Claudio J. Struchiner | Debate on the paper by Gilberto Câmara & Antônio Miguel Vieira Monteiro Debate sobre o artigo de Gilberto Câmara & Antônio Miguel Vieira Monteiro
|
Programa de Computação Científica, Fundação Oswaldo Cruz, Rio de Janeiro, Brasil. |
First I would like to express my appreciation to the authors for this impressively wide-ranging paper. It is a review paper that provides an introduction to geocomputation techniques, i.e., computer-intensive techniques for knowledge discovery in physical and human geography. The authors seem to favor the view that this new interdisciplinary area is to be distinguished from the simple extension of statistical techniques to spatial data. My comments are motivated by questions I have posed to myself after reading their review: How do such methods compare to established techniques?

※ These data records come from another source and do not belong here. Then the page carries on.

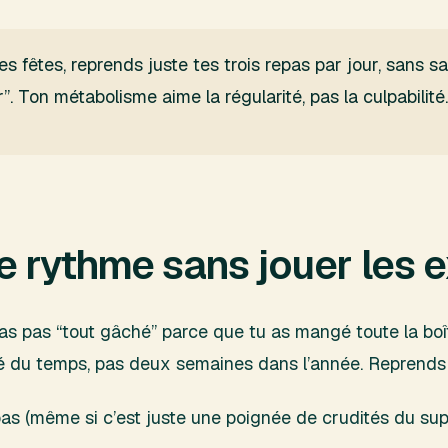
s fêtes, reprends juste tes trois repas par jour, sans sau
 Ton métabolisme aime la régularité, pas la culpabilité
le rythme sans jouer les 
’as pas “tout gâché” parce que tu as mangé toute la boî
ité du temps, pas deux semaines dans l’année. Reprends 
s (même si c’est juste une poignée de crudités du s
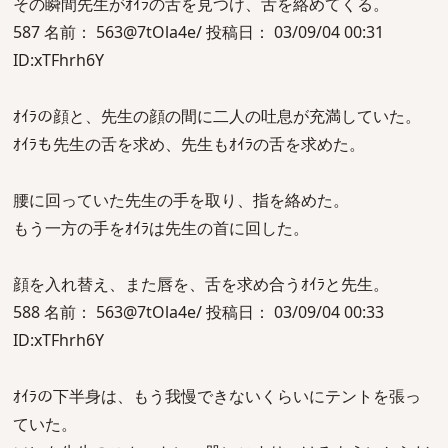
その瞬間先生がｵｲﾗの舌を見つけ、舌を絡めてくる。
587 名前： 563@7tOla4e/ 投稿日： 03/09/04 00:31
ID:xTFhrh6Y
ｵｲﾗの顔と、先生の顔の間に二人の吐息が充満していた。
ｵｲﾗも先生の舌を求め、先生もｵｲﾗの舌を求めた。
腰に回っていた先生の手を取り、指を絡めた。
もう一方の手をｵｲﾗは先生の首に回した。
顔を入れ替え、また唇を、舌を求め合うｵｲﾗと先生。
588 名前： 563@7tOla4e/ 投稿日： 03/09/04 00:33
ID:xTFhrh6Y
ｵｲﾗの下半身は、もう我慢できないくらいにテントを張っ
ていた。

What are their advantages and disadvantages? What are their ranges of applications? Do the new techniques challenge or extend any of the existing paradigms in data analysis?
The computational dimension appears to be the common denominator of the techniques described in this review and goes into the definition of the key concept at stake, geocomputation. Faster and more powerful computers and advances in software engineering have had a profound impact on all areas of statistics. Bootstrap and Monte Carlo Markov Chain (MCMC) methods, for example, allow the estimation of parameters in richer and more realistic model-based representations of natural phenomena, thereby freeing the imagination of the scientific community. In this context, the boundaries of statistical models and statistical theory have been extended, while preserving the current paradigms, i.e., good statistical thinking is based on solid philosophical principles.

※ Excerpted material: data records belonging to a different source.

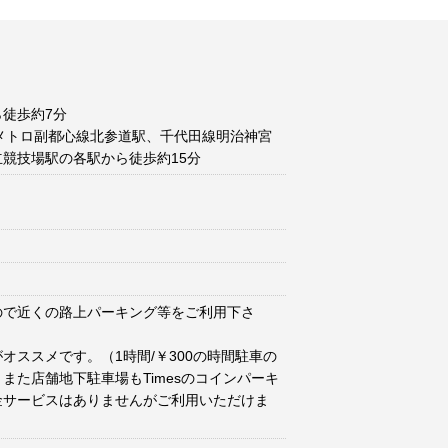
徒歩約7分
メトロ副都心線北参道駅、千代田線明治神宮
競技場駅の各駅から徒歩約15分
ので近くの路上パーキング等をご利用下さ
オススメです。（1時間/￥300の時間駐車の
また店舗地下駐車場もTimesのコインパーキ
金サービスはありませんがご利用いただけま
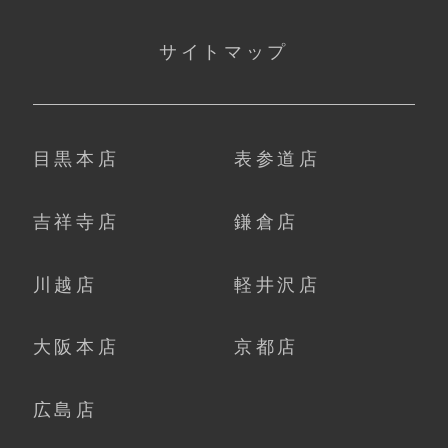
サイトマップ
目黒本店
表参道店
吉祥寺店
鎌倉店
川越店
軽井沢店
大阪本店
京都店
広島店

Algorithmic thinking also plays an important role in other areas of science. Complex systems can be generated through the use of very simple building rules, which resemble the functioning of DNA chains. In this context, computer-intensive algorithmic techniques are intimately related to the mechanisms of pattern formation that supposedly occur in nature. In opposition, the procedures under the heading of geocomputation also seek to uncover pattern formation, but their search mechanisms are general in nature and do not bear any relationship to the various possible mechanisms that generate those spatial patterns.

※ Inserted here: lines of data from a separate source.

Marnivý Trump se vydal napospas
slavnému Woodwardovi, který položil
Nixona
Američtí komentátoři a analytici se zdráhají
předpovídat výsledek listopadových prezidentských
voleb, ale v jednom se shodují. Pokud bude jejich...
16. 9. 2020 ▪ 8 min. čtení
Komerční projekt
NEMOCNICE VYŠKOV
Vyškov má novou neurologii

In my view, the geocomputational methods reviewed in this paper do not share the same principles as these extensions. These algorithmic techniques appear to be a computerized version similar, in spirit, to a once very fashionable set of techniques developed by J. Tukey and known as Exploratory Data Analysis. Other statistical techniques put together under different headings such as Data-Driven Procedures and Data Mining attempt to answer similar questions raised here, i.e., "Are there any patterns, what are they, and what do they look like?"
The literature on quantitative methods has acknowledged, at least since the beginning of this century, the existence of two dimensions in research practice, i.e., exploratory versus analytical. For example, R. Ross opposed the concepts of a priori versus a posteriori pathometry in his Theory of Happenings. Most textbooks make a distinction between descriptive and analytical epidemiology. The debate seems endless and can be naively put by such questions as: "Are there purely descriptive studies? Without knowing what one is looking for, how can one tell when one has found it? If there is some previous knowledge or intuition of a subject, why not make it explicit in a model and see how the available empirical evidence modifies this knowledge or intuition? Do pattern-discovery algorithms carry some sort of built-in intelligence?"
Therefore, by analogy with other computer-intensive techniques mentioned above, one could wonder whether geocomputation, and other modern exploratory data analysis techniques, could benefit from incorporating a causal structure or more specific pattern-formation mechanisms.